On 01/18/2018 09:45 AM, Emilien Macchi wrote:
On Thu, Jan 18, 2018 at 6:34 AM, Or Idgar <[email protected]> wrote:
Hi,
we're encountering many timeouts for zuul gates in TripleO.
For example, see
http://logs.openstack.org/95/508195/28/check-tripleo/tripleo-ci-centos-7-ovb-ha-oooq/c85fcb7/.
rechecks won't help and sometimes specific gate is end successfully and
sometimes not.
The problem is that after recheck it's not always the same gate which is
failed.
Is there someone who have access to the servers load to see what cause this?
alternatively, is there something we can do in order to reduce the running
time for each gate?
We're migrating to RDO Cloud for OVB jobs:
https://review.openstack.org/#/c/526481/
It's a work in progress but will help a lot for OVB timeouts on RH1.
I'll let the CI folks comment on that topic.

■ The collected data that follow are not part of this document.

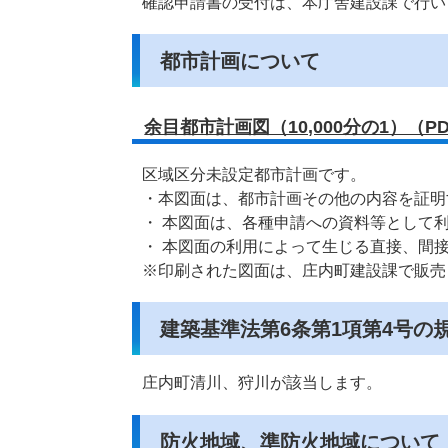
確認申請書の受付は、本庁舎建設課で行い
都市計画について
余目都市計画図（10,000分の1）（PDF
区域区分未設定都市計画です。
・本図面は、都市計画その他の内容を証明
・ 本図面は、各種申請への資料等として
・ 本図面の利用によって生じる直接、間
※印刷された図面は、庄内町建設課で販売
建築基準法第6条第1項第4号の
庄内町清川、狩川が該当します。
防火地域、準防火地域について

I noticed that the timeouts on rh1 have been especially bad as of late
so I did a little testing and found that it did seem to be running more
slowly than it should. After some investigation I found that 6 of our
compute nodes have warning messages that the cpu was throttled due to
high temperature. I've disabled 4 of them that had a lot of warnings.

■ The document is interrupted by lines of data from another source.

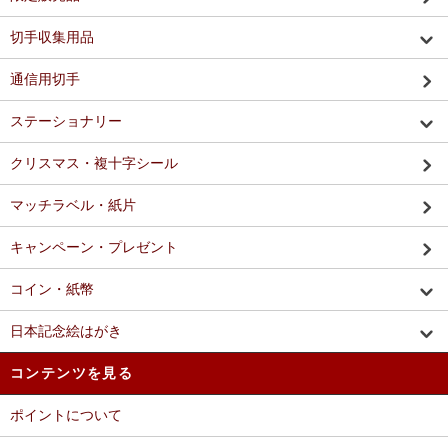
切手収集用品
通信用切手
ステーショナリー
クリスマス・複十字シール
マッチラベル・紙片
キャンペーン・プレゼント
コイン・紙幣
日本記念絵はがき
コンテンツを見る
ポイントについて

The other 2 only had a handful of warnings so I'm hopeful we can leave
them active without affecting job performance too much. It won't
accomplish much if we disable the overheating nodes only to overload the
remaining ones.
I'll follow up with our hardware people and see if we can determine why
these specific nodes are overheating. They seem to be running 20
degrees C hotter than the rest of the nodes.
__________________________________________________________________________
OpenStack Development Mailing List (not for usage questions)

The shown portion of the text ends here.